(Collection entries)
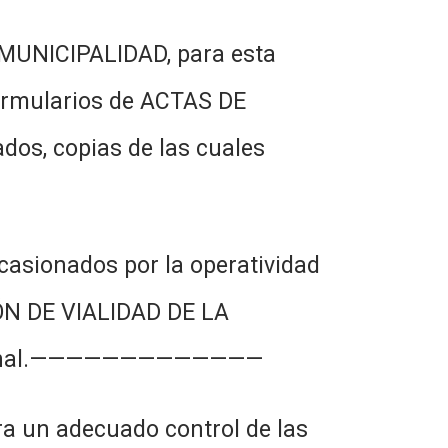
 MUNICIPALIDAD, para esta
 formularios de ACTAS DE
ados, copias de las cuales
casionados por la operatividad
IÓN DE VIALIDAD DE LA
personal.—————————————
a un adecuado control de las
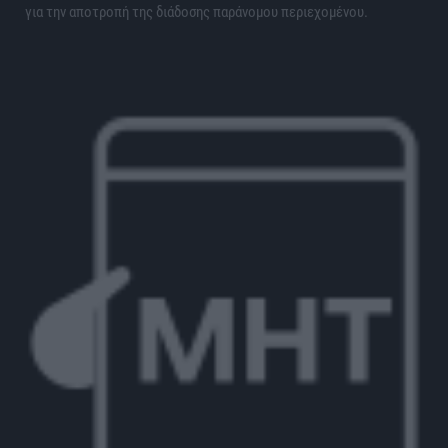
για την αποτροπή της διάδοσης παράνομου περιεχομένου.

**Requirement:** Reproduce all the entries that precede this task, word for word, minus any pictures.

**Exercise result:**
 MUNICIPALIDAD, para esta
 formularios de ACTAS DE
ados, copias de las cuales
casionados por la operatividad
IÓN DE VIALIDAD DE LA
personal.—————————————
a un adecuado control de las
για την αποτροπή της διάδοσης παράνομου περιεχομένου.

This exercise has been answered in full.